Problem statement:
In the listing below, the answer starts at the line that has "customer support for" and stops after the line that has "have your pool"; please repeat that part exactly and nothing more.

Data to use:

==============================

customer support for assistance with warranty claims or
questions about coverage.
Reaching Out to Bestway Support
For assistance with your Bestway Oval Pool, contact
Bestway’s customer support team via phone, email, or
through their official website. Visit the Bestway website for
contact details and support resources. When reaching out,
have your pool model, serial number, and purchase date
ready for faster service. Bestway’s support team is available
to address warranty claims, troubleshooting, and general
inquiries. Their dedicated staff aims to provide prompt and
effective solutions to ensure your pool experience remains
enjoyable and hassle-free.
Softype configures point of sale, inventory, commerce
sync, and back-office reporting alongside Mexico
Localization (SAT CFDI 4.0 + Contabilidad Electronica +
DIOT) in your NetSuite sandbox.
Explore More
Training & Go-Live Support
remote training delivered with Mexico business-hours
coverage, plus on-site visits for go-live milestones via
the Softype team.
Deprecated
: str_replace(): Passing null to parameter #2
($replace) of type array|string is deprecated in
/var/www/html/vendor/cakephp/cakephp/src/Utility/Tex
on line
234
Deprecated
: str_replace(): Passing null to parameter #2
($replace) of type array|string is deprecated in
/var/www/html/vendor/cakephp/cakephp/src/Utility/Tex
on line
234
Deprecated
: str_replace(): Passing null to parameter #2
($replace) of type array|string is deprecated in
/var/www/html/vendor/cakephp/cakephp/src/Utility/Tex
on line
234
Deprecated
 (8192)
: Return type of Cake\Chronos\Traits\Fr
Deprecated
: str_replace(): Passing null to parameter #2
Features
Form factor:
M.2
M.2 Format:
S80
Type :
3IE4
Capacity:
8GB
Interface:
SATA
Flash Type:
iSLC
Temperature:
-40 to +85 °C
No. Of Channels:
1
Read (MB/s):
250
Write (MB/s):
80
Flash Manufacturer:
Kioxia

==============================

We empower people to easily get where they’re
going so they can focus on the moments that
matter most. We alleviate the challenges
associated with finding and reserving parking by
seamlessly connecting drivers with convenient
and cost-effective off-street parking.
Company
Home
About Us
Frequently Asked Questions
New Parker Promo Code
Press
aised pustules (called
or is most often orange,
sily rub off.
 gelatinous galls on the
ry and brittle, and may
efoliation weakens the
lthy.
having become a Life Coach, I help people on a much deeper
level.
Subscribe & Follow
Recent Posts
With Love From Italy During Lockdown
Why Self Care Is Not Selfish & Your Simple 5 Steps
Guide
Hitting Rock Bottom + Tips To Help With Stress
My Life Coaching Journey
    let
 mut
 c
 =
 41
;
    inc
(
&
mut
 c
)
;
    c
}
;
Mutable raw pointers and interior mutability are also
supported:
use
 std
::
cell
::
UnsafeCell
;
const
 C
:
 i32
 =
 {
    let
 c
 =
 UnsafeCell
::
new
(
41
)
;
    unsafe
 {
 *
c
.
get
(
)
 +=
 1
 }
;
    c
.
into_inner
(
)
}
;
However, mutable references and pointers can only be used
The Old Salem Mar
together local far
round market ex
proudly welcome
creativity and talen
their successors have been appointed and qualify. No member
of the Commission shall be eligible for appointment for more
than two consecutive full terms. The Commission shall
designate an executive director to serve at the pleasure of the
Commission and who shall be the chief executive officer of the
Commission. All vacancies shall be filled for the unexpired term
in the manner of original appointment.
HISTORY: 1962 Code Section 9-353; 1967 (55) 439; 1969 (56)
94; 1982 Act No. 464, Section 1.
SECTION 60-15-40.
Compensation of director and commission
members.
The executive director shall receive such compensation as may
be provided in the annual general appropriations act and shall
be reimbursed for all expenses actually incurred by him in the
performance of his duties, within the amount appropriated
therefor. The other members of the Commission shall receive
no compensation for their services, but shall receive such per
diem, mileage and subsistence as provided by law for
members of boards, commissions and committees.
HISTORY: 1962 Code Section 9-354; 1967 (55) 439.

==============================

Solution below:
customer support for assistance with warranty claims or
questions about coverage.
Reaching Out to Bestway Support
For assistance with your Bestway Oval Pool, contact
Bestway’s customer support team via phone, email, or
through their official website. Visit the Bestway website for
contact details and support resources. When reaching out,
have your pool model, serial number, and purchase date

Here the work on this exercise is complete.